Your Excellency, given that you came to power on the back of a military coup, as I see it, the said Villa Zimbabwe is most probably your strategic haven of last resort should you be stripped of power as per Zanu PF leadership change modus operandi.
I am reluctant to congratulate you for being presented with the villa. It is shrouded in multiple shades of grey.
If it were genuinely a friendly gesture, the gift should have been for the benefit of citizenry at large, not a preserve for you individually.
Assuming that the villa was an authentic token of friendship, it must have been a first in international relations history for a visiting head of State to be presented with this sort of gift. Also, you could be contemplating reciprocation.
Be that as it may, time will tell.
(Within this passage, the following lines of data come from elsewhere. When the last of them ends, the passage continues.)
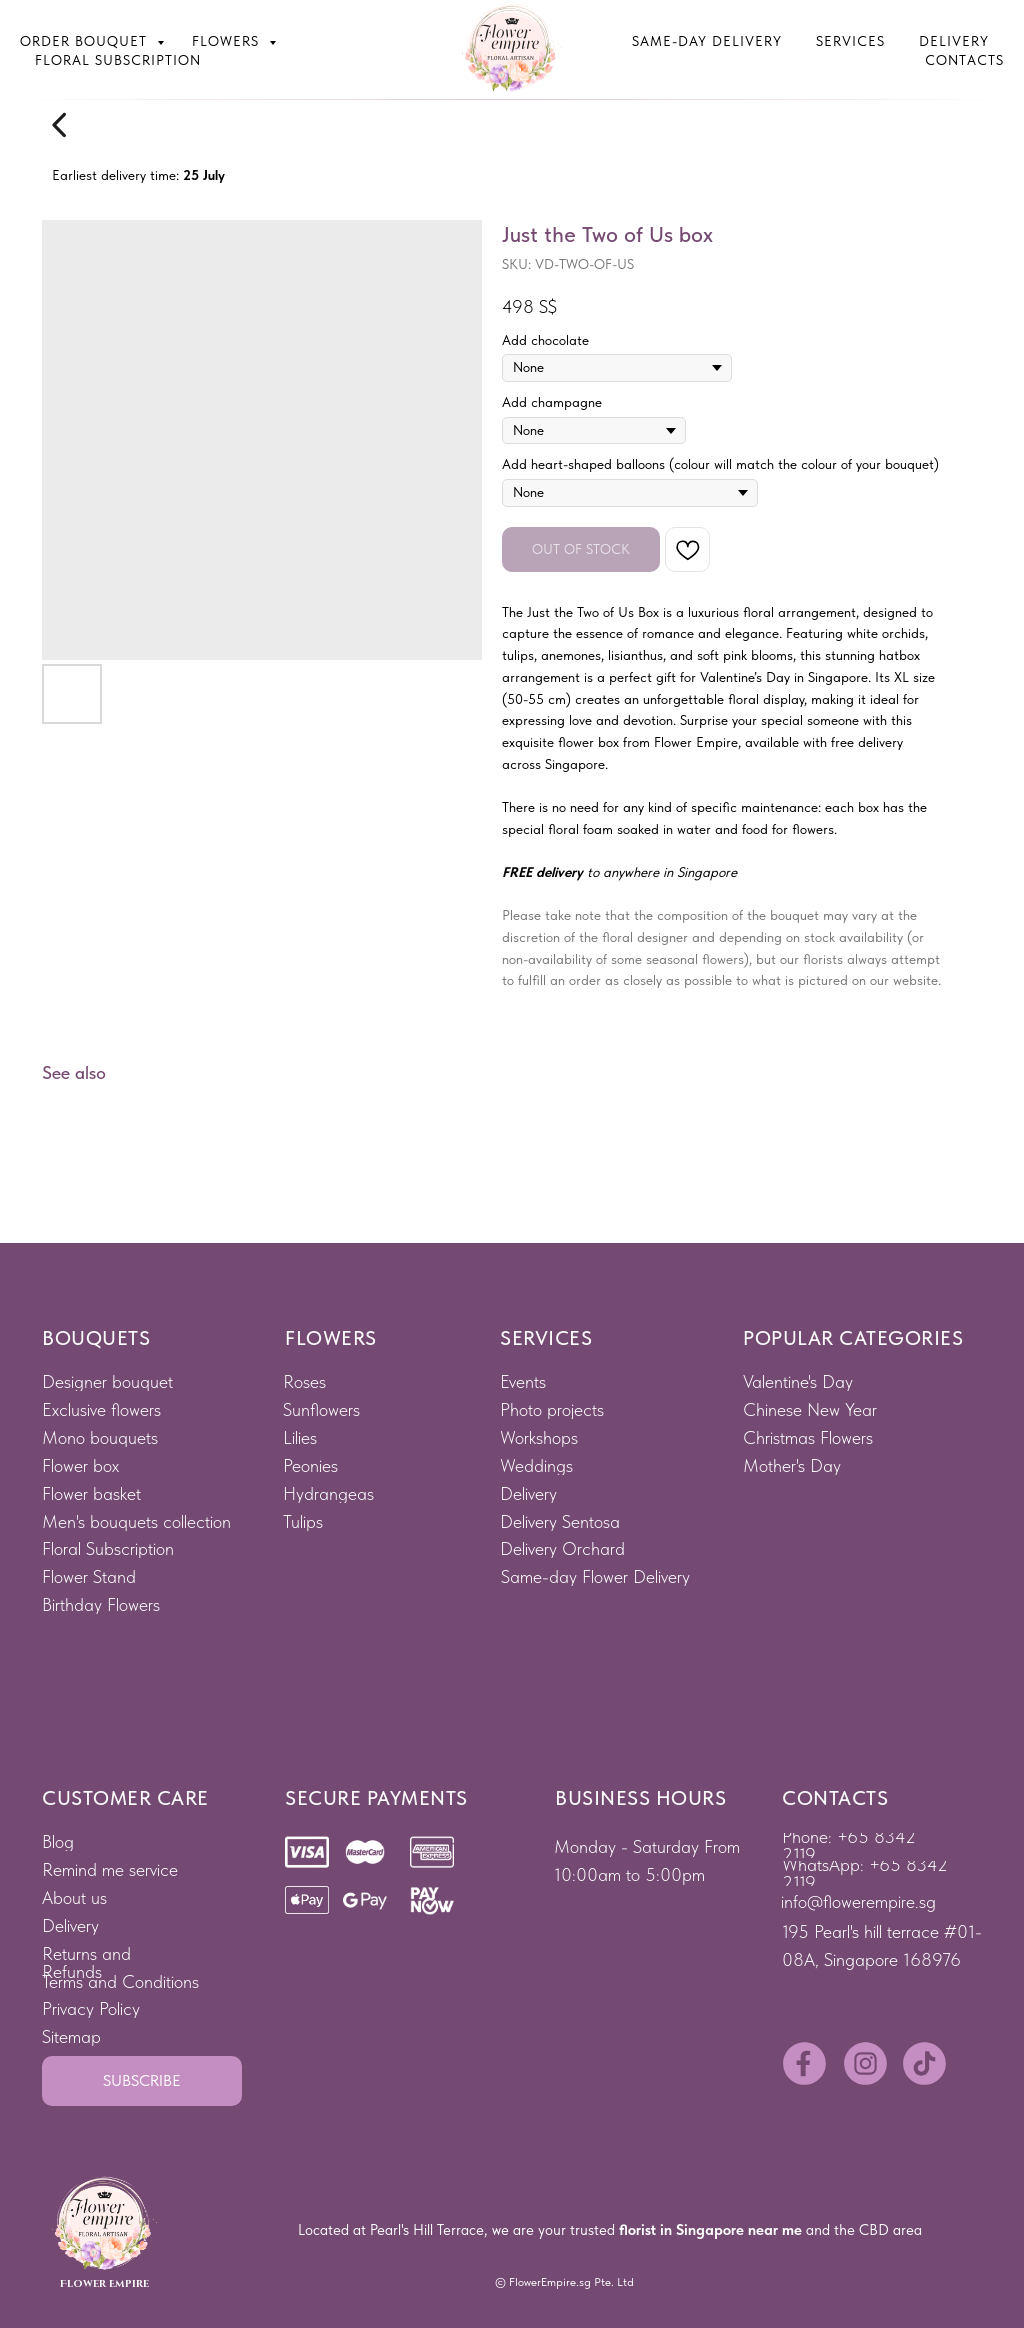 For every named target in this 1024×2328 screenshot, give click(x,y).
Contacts (964, 60)
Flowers (228, 41)
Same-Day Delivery (707, 41)
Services (850, 41)
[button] (142, 2081)
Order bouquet (86, 41)
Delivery (954, 41)
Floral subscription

Meanwhile, methinks the hefty loans you lavished ministers and parliamentarians with are beginning to make sense.
Although the loans initially appeared to be outlandish, most probably they were the leftovers from the villa project expenses.
Your Excellency, in view of the fact that you stormed to power with the promise to deliver mega deals, among others, it has emerged that all you were pedalling were, after all, mirages. Apparently, poverty, corruption and injustice are rampant, running wild.
As I see it, Pope John Paul spoke a verity when he said: “A society that is not socially just, and does not intend to be, puts its own future in danger.”
Granted, Zimbabwe is a society that is not just, but one that is facing the grave risk of putting her future in danger.
There are no ways she could ever be safe and prosperous in the absence of equitable and transparent distribution of resources and observance of the rule of law.
Truly, the urgent need for the Presidency to inculcate a culture of transparency is plainly evident.
Methinks the future of Zimbabwe is imperilled by want of a level-headed Presidency that influences international relations.
What the country needs most is a leader who is incorruptible.
Essentially, lives of multitudes of citizenry living in squalid conditions that lack planning basics are gravely endangered. It is dehumanising that peripheries of Harare and all other urban centres are teeming with houses built on undesignated areas.
Yet, the First Citizen unashamedly prides himself in receiving the said reserved Zimbabwe Villa. As I see it, the opportunity cost of the villa is the squalid conditions in which citizenry are subjected to. It boggles the mind to imagine the foregone infrastructural development.
Apparently, government does not intend to be socially just. Given the continued pretrial detention of an opposition parliamentarian for allegedly inciting violence, prospects of an equitable society are diminished, if not altogether non-existent.
As he languishes in prison, we are mollified by the declaration from a prison cell by the recently assassinated human rights campaigner, Thulani Maseko.
“One thing is clear: we may not know how long we will be in these jails. Nevertheless, we will defeat, not only imprisonment, but our jailers as well. We will walk and the prison door will open. We will return, and return we will, alive. And we will sit at the table of brotherhood with our jailers to negotiate the future of Swaziland.”
Your Excellency, as the harmonised elections dawn, so is a new era. It is no longer pertinent to announce that you have been presented with a villa. As I see it, Zimbabwe anticipates transparency, accountability and reforms ... perestroika and glasnost.
- Cyprian Muketiwa Ndawana is a public-speaking coach, motivational speaker, speechwriter and newspaper columnist. He writes here in his personal capacity.